The human genome can be thought of as a massive library, containing over 20,000 different “instruction manuals”: your genes. For example, there are genes which contain information to build a brain cell, a skin cell, a white blood cell, and so on. There are even genes that contain information about regulating the genome itself—like books that explain how to organize a library. The ability to regulate gene expression—in other words, the cell’s ability to turn various constellations of genes on or off—is the basis of why different cells (such as a muscle cell or a brain cell) have different forms and functions.
For any library to be useful to a reader, it needs to be organized in an easily searchable way. For example, all the books pertaining to world history may be on one shelf, whereas the cookbooks may be in an entirely different section of the library. In a cellular nucleus, there is over six feet of genetic material packed into a space 50 times smaller than the width of a human hair. How is the “library” in the nucleus organized? When a cell needs to regulate certain genes, how does the cellular machinery find the right ones amongst 20,000 others?
A new paper from the laboratory of Mitchell Guttman, professor of biology, uses a powerful new tool that can peer into the world of the cell’s genetic material (DNA and RNA) in order to find answers to these questions.
Led by former Guttman lab graduate student Sofia Quinodoz (PhD ’20)—now a Hanna Gray postdoctoral fellow at Princeton University—the team found that molecules of non-coding RNA are responsible for establishing “compartments” within the nucleus and shepherding in key molecules to precise regions in the genome. Noncoding RNA are molecules that do not encode for proteins, and instead have an array of functions that are often still mysterious to biologists. In the library analogy, non-coding RNA molecules act as the “shelves” that organize different groups of genes and the machinery that interacts with them.

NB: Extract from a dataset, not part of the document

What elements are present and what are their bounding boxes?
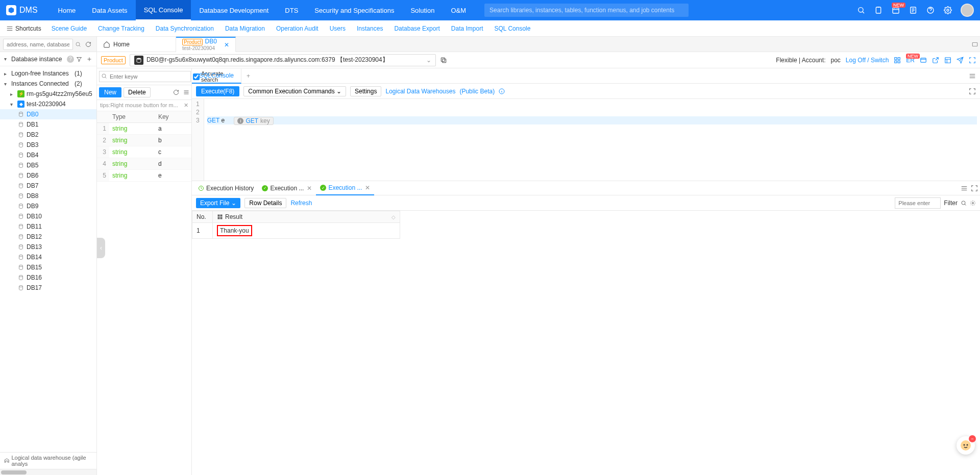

Understanding how genetic material is organized spatially is a crucial part of understanding the basic workings of life. Dysfunction within the nucleus is a hallmark of many diseases, including cancer, neurodegenerative disorders, and others.
The research was made possible by a powerful tool developed in the Guttman laboratory that enables detailed views of the RNA world, called RD-SPRITE (RNA and DNA Split-Pool Recognition of Interactions by Tag Extension). In essence, RD-SPRITE works by tagging molecules of RNA and DNA with minuscule unique barcodes based on their locations; analyzing the barcodes can then tell you which molecules were at which positions within the cell.

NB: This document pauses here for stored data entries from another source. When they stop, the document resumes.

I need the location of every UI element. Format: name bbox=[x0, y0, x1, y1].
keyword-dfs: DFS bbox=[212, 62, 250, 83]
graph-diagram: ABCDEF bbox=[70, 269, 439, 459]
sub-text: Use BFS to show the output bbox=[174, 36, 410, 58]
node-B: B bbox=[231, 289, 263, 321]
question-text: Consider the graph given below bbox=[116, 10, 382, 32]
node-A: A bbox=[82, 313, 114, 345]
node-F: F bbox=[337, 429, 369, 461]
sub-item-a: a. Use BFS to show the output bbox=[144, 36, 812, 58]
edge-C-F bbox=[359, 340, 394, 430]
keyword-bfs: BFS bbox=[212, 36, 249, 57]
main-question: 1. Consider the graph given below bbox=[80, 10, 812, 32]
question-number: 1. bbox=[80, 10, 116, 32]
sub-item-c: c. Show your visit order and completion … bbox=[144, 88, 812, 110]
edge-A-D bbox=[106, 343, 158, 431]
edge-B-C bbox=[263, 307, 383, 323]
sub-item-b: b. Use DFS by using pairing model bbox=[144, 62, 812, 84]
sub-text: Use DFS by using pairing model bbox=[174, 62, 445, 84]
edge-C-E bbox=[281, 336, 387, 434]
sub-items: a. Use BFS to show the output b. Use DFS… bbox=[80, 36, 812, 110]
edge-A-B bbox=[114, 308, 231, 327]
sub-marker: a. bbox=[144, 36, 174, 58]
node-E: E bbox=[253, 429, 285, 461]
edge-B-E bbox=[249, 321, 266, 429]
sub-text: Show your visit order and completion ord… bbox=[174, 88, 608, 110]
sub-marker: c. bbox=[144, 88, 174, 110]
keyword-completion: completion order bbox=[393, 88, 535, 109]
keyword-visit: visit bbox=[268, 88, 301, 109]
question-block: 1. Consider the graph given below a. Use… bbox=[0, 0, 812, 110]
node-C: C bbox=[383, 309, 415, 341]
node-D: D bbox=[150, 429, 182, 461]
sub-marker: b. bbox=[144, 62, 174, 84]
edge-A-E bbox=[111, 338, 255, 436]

“This tool is something I’ve dreamed of since I was a grad student. It’s remarkable that Sofia was able to make this happen,” says Guttman. “It changes what we can look at in the RNA world. It’s like developing a new microscope; you can start looking at things you could never see before. This discovery about RNA and organization is the tip of the iceberg in terms of what we are able to start finding in these data.”

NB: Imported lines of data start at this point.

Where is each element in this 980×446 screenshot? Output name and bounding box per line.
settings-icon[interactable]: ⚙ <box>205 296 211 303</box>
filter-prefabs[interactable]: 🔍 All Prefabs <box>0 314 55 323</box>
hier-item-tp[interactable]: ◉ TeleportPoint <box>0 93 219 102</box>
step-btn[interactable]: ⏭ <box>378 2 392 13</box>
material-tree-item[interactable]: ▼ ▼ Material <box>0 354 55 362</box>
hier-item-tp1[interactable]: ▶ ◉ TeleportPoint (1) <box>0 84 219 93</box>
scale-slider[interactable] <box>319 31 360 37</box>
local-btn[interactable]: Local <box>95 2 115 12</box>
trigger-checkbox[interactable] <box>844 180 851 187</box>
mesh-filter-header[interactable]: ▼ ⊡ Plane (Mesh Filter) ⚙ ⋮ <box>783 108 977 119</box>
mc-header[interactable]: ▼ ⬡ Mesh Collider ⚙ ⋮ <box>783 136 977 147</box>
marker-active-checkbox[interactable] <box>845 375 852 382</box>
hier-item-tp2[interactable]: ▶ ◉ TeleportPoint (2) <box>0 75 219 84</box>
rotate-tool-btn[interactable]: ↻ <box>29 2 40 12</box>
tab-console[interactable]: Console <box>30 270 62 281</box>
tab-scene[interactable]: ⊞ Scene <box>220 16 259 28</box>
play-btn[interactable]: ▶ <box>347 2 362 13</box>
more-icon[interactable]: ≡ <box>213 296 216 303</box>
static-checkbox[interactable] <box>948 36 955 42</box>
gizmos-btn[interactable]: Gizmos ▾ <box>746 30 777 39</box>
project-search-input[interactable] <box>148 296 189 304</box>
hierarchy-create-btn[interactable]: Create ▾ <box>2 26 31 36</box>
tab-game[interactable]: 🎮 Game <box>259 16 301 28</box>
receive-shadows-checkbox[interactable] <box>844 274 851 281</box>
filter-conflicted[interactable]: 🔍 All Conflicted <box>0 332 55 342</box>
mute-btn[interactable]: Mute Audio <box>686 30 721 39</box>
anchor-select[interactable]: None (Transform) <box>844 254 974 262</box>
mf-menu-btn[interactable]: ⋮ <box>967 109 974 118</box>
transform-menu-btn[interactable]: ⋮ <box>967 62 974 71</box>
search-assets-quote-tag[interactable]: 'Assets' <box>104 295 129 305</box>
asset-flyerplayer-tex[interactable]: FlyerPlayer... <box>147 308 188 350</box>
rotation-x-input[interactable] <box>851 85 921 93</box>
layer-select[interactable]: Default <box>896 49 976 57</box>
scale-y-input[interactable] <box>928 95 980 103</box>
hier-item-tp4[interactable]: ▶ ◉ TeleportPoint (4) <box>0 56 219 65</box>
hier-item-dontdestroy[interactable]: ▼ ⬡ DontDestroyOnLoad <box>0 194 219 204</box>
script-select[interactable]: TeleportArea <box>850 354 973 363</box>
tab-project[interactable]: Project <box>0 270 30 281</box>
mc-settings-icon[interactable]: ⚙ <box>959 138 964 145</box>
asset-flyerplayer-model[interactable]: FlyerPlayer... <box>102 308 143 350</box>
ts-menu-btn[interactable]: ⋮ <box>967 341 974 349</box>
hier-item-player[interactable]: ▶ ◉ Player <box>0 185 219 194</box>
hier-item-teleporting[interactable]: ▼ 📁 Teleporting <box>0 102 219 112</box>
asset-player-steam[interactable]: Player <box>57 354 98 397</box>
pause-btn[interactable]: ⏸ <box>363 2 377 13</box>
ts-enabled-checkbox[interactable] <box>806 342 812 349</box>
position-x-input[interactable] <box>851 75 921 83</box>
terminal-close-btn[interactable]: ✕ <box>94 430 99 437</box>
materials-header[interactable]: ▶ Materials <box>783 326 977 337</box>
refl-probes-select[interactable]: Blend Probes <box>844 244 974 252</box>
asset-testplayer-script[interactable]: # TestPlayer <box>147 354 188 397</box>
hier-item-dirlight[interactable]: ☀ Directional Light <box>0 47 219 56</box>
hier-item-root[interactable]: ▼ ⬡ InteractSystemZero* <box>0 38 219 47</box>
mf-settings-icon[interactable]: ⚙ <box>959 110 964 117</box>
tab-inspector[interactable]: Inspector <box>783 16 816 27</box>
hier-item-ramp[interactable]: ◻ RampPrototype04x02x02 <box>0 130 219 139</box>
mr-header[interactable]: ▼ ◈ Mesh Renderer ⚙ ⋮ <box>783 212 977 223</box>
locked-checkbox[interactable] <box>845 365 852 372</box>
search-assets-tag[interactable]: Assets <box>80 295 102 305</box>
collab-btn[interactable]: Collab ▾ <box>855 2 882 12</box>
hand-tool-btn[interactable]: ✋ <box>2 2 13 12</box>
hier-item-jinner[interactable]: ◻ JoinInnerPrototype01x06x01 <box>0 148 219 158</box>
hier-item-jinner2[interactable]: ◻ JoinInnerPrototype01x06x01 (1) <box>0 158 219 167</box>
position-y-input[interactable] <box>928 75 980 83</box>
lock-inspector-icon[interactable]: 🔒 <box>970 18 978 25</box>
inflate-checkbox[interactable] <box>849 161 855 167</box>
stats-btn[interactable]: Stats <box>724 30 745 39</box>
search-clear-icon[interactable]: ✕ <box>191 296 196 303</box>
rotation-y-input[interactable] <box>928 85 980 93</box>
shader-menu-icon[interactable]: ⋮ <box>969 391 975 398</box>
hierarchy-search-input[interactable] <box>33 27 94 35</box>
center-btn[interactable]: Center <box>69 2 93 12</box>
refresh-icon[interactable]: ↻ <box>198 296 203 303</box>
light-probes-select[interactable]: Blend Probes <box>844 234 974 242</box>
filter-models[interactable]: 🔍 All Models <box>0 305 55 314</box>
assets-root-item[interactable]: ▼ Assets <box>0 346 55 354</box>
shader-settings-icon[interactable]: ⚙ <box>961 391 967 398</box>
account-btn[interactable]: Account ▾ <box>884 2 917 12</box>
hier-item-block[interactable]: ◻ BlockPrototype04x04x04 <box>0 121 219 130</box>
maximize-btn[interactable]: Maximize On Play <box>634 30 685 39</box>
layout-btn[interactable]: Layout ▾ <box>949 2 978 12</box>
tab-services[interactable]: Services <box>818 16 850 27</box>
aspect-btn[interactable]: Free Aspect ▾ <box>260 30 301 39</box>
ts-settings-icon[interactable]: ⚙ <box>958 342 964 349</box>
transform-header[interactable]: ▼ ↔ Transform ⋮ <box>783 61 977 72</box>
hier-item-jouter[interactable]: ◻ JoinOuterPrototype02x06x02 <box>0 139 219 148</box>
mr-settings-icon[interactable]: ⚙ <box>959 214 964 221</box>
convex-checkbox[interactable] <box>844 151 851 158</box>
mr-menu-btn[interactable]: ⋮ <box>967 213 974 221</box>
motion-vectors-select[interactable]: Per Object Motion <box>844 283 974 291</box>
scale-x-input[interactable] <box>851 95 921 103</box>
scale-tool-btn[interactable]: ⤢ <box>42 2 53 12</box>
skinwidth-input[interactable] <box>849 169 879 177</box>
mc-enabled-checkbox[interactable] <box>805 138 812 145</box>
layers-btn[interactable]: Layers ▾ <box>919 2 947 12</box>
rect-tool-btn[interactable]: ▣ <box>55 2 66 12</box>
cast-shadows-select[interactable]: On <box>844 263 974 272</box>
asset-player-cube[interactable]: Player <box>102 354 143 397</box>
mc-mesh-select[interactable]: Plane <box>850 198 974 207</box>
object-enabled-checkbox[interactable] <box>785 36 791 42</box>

The team plans to use RD-SPRITE to compare the spatial organization of the nucleus between healthy cells and disease cell types, to understand how gene expression and the physical structure of the nucleus may be affected in disease states.
Reference: “RNA promotes the formation of spatial compartments in the nucleus” by Sofia A. Quinodoz, Joanna W. Jachowicz, Prashant Bhat, Noah Ollikainen, Abhik K. Banerjee, Isabel N. Goronzy, Mario R. Blanco, Peter Chovanec, Amy Chow, Yolanda Markaki, Jasmine Thai, Kathrin Plath and Mitchell Guttman, 4 November 2021, Cell.
The paper is titled “RNA promotes the formation of spatial compartments in the nucleus.” Sofia Quinodoz is the paper’s first author along with co-second authors Caltech postdoctoral scholar Joanna Jachowicz, graduate student Prashant Bhat, and former postdoctoral scholar Noah Ollikainen. In addition to Guttman, other coauthors include former graduate student Abhik Banerjee, graduate student Isabel Goronzy, research scientist Mario Blanco, former postdoctoral scholar Peter Chovanec, senior research scientist Amy Chow, Yolanda Markaki of UCLA, former research technician assistant Jasmine Thai, and Kathrin Plath of UCLA. Funding was provided by the Howard Hughes Medical Institute, the National Science Foundation, the National Institutes of Health, the UCLA-Caltech Medical Scientist Training Program, the American Cancer Society, the Division of Biology and Biological Engineering at Caltech, the National Heart Lung and Blood Institute, and the USC MD/PhD program.